[Start of Attachment]
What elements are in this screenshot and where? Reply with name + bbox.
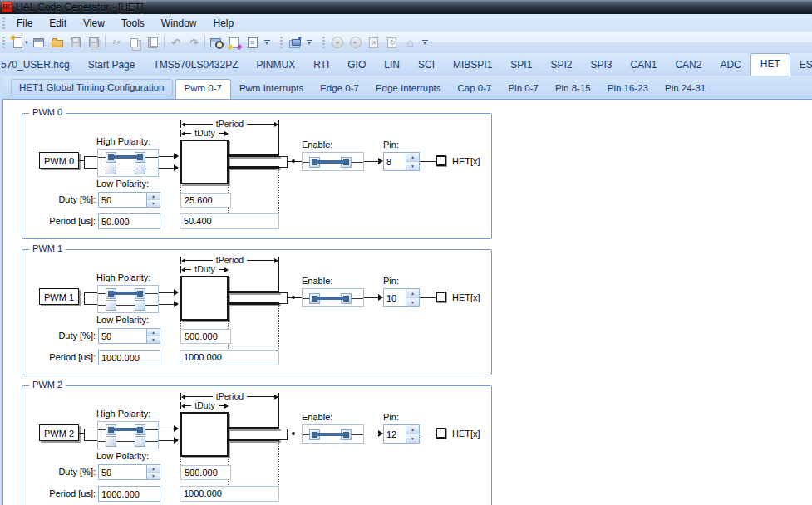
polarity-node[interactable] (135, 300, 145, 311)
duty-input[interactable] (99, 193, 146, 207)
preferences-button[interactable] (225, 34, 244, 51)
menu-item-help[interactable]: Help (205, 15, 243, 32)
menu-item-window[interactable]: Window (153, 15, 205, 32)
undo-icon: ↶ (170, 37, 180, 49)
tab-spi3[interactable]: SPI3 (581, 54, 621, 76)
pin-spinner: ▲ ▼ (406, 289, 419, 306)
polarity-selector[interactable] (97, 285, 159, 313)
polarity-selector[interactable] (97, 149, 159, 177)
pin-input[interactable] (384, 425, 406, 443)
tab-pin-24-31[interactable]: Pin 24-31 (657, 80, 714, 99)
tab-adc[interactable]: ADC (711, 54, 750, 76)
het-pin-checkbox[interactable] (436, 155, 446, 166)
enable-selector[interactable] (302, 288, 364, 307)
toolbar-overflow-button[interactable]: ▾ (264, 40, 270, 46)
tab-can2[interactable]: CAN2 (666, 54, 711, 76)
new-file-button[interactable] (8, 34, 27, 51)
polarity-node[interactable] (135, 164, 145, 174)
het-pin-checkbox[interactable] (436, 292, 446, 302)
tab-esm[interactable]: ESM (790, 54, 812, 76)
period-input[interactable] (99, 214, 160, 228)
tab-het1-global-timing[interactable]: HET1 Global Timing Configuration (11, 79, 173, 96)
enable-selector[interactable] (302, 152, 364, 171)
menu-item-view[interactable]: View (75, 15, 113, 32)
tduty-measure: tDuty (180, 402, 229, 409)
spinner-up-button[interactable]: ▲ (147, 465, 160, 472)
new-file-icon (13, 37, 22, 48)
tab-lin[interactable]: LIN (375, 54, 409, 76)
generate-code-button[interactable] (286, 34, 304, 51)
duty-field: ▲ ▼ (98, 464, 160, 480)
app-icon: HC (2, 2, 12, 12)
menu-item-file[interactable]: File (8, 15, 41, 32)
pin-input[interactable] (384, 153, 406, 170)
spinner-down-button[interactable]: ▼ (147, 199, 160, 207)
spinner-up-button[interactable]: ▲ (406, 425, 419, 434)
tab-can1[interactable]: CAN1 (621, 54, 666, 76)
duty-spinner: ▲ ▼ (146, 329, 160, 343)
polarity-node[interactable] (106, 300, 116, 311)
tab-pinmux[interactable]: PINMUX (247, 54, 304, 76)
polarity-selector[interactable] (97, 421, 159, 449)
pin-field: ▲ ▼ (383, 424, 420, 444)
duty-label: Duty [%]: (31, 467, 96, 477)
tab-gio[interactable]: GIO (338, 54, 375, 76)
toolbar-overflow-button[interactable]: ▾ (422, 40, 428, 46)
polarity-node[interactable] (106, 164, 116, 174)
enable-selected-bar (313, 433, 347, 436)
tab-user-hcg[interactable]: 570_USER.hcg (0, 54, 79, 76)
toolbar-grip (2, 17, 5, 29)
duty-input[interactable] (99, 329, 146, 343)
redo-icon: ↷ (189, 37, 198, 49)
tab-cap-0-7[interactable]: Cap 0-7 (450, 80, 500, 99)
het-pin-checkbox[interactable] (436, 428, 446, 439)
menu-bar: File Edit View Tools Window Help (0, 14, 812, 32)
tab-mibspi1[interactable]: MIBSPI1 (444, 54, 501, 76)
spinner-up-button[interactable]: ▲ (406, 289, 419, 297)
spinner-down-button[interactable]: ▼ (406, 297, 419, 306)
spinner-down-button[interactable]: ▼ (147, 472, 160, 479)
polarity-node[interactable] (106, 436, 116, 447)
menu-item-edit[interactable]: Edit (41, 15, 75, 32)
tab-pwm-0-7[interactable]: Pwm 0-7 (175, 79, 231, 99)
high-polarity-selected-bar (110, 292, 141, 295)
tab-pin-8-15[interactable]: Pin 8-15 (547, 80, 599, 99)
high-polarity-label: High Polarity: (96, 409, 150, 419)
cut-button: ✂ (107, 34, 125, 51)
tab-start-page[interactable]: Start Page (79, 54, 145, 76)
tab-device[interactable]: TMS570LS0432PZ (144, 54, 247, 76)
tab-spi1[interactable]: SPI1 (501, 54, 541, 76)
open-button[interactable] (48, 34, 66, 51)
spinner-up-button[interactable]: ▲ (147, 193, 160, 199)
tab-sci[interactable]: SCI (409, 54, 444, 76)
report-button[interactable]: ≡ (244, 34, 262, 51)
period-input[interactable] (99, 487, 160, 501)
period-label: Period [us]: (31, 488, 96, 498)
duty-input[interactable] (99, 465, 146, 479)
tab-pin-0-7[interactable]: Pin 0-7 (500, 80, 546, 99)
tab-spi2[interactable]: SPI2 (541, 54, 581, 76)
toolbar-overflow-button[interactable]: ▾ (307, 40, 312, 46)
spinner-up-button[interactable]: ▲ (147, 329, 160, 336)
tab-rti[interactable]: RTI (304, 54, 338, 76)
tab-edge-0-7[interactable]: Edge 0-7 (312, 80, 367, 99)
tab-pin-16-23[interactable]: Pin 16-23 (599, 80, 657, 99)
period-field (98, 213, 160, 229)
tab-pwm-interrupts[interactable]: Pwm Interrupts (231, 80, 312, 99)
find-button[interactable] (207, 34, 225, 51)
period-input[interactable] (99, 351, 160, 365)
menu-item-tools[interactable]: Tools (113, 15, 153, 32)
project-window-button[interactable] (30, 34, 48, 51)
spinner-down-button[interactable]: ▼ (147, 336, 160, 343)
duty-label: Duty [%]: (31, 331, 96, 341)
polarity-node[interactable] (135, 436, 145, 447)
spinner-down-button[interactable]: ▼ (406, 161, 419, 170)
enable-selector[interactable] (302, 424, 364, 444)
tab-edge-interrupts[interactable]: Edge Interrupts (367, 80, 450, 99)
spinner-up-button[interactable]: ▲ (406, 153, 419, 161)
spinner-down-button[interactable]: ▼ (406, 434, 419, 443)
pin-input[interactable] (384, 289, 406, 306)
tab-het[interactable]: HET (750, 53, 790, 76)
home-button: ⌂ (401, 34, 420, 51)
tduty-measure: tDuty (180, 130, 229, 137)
[End of Attachment]
Task description: Output each record above exactly as it stands, excluding all pictures.

Reply:
What elements are in this screenshot and where? Reply with name + bbox.
polarity-node[interactable] (135, 300, 145, 311)
duty-input[interactable] (99, 193, 146, 207)
preferences-button[interactable] (225, 34, 244, 51)
menu-item-help[interactable]: Help (205, 15, 243, 32)
menu-item-window[interactable]: Window (153, 15, 205, 32)
undo-icon: ↶ (170, 37, 180, 49)
tab-spi3[interactable]: SPI3 (581, 54, 621, 76)
pin-spinner: ▲ ▼ (406, 289, 419, 306)
polarity-selector[interactable] (97, 285, 159, 313)
polarity-selector[interactable] (97, 149, 159, 177)
pin-input[interactable] (384, 425, 406, 443)
tab-pin-24-31[interactable]: Pin 24-31 (657, 80, 714, 99)
tab-adc[interactable]: ADC (711, 54, 750, 76)
het-pin-checkbox[interactable] (436, 155, 446, 166)
enable-selector[interactable] (302, 288, 364, 307)
toolbar-overflow-button[interactable]: ▾ (264, 40, 270, 46)
tab-can2[interactable]: CAN2 (666, 54, 711, 76)
new-file-button[interactable] (8, 34, 27, 51)
polarity-node[interactable] (135, 164, 145, 174)
het-pin-checkbox[interactable] (436, 292, 446, 302)
tab-esm[interactable]: ESM (790, 54, 812, 76)
period-input[interactable] (99, 214, 160, 228)
tab-het1-global-timing[interactable]: HET1 Global Timing Configuration (11, 79, 173, 96)
enable-selector[interactable] (302, 152, 364, 171)
menu-item-view[interactable]: View (75, 15, 113, 32)
tduty-measure: tDuty (180, 402, 229, 409)
spinner-up-button[interactable]: ▲ (147, 465, 160, 472)
new-file-icon (13, 37, 22, 48)
tab-lin[interactable]: LIN (375, 54, 409, 76)
generate-code-button[interactable] (286, 34, 304, 51)
duty-field: ▲ ▼ (98, 464, 160, 480)
app-icon: HC (2, 2, 12, 12)
menu-item-file[interactable]: File (8, 15, 41, 32)
pin-input[interactable] (384, 153, 406, 170)
spinner-down-button[interactable]: ▼ (147, 199, 160, 207)
spinner-up-button[interactable]: ▲ (406, 425, 419, 434)
tab-can1[interactable]: CAN1 (621, 54, 666, 76)
duty-spinner: ▲ ▼ (146, 329, 160, 343)
polarity-node[interactable] (106, 300, 116, 311)
tab-pinmux[interactable]: PINMUX (247, 54, 304, 76)
polarity-selector[interactable] (97, 421, 159, 449)
pin-field: ▲ ▼ (383, 424, 420, 444)
duty-label: Duty [%]: (31, 467, 96, 477)
tab-gio[interactable]: GIO (338, 54, 375, 76)
toolbar-overflow-button[interactable]: ▾ (422, 40, 428, 46)
polarity-node[interactable] (106, 164, 116, 174)
enable-selected-bar (313, 433, 347, 436)
tab-user-hcg[interactable]: 570_USER.hcg (0, 54, 79, 76)
toolbar-grip (2, 17, 5, 29)
duty-input[interactable] (99, 329, 146, 343)
redo-icon: ↷ (189, 37, 198, 49)
tab-cap-0-7[interactable]: Cap 0-7 (450, 80, 500, 99)
het-pin-checkbox[interactable] (436, 428, 446, 439)
menu-bar: File Edit View Tools Window Help (0, 14, 812, 32)
tab-mibspi1[interactable]: MIBSPI1 (444, 54, 501, 76)
spinner-up-button[interactable]: ▲ (406, 289, 419, 297)
spinner-down-button[interactable]: ▼ (406, 297, 419, 306)
spinner-down-button[interactable]: ▼ (147, 472, 160, 479)
polarity-node[interactable] (106, 436, 116, 447)
menu-item-edit[interactable]: Edit (41, 15, 75, 32)
tab-pwm-0-7[interactable]: Pwm 0-7 (175, 79, 231, 99)
high-polarity-selected-bar (110, 292, 141, 295)
tab-pin-8-15[interactable]: Pin 8-15 (547, 80, 599, 99)
high-polarity-label: High Polarity: (96, 409, 150, 419)
cut-button: ✂ (107, 34, 125, 51)
tab-start-page[interactable]: Start Page (79, 54, 145, 76)
tab-device[interactable]: TMS570LS0432PZ (144, 54, 247, 76)
tab-spi1[interactable]: SPI1 (501, 54, 541, 76)
open-button[interactable] (48, 34, 66, 51)
spinner-up-button[interactable]: ▲ (147, 193, 160, 199)
tab-sci[interactable]: SCI (409, 54, 444, 76)
report-button[interactable]: ≡ (244, 34, 262, 51)
period-input[interactable] (99, 487, 160, 501)
period-label: Period [us]: (31, 488, 96, 498)
duty-input[interactable] (99, 465, 146, 479)
tab-pin-0-7[interactable]: Pin 0-7 (500, 80, 546, 99)
tab-spi2[interactable]: SPI2 (541, 54, 581, 76)
toolbar-overflow-button[interactable]: ▾ (307, 40, 312, 46)
spinner-up-button[interactable]: ▲ (147, 329, 160, 336)
tab-rti[interactable]: RTI (304, 54, 338, 76)
tab-edge-0-7[interactable]: Edge 0-7 (312, 80, 367, 99)
tab-pin-16-23[interactable]: Pin 16-23 (599, 80, 657, 99)
period-field (98, 213, 160, 229)
tab-pwm-interrupts[interactable]: Pwm Interrupts (231, 80, 312, 99)
find-button[interactable] (207, 34, 225, 51)
period-input[interactable] (99, 351, 160, 365)
menu-item-tools[interactable]: Tools (113, 15, 153, 32)
project-window-button[interactable] (30, 34, 48, 51)
spinner-down-button[interactable]: ▼ (147, 336, 160, 343)
duty-label: Duty [%]: (31, 331, 96, 341)
polarity-node[interactable] (135, 436, 145, 447)
spinner-down-button[interactable]: ▼ (406, 161, 419, 170)
enable-selector[interactable] (302, 424, 364, 444)
tab-edge-interrupts[interactable]: Edge Interrupts (367, 80, 450, 99)
spinner-up-button[interactable]: ▲ (406, 153, 419, 161)
spinner-down-button[interactable]: ▼ (406, 434, 419, 443)
pin-input[interactable] (384, 289, 406, 306)
tab-het[interactable]: HET (750, 53, 790, 76)
home-button: ⌂ (401, 34, 420, 51)
tduty-measure: tDuty (180, 130, 229, 137)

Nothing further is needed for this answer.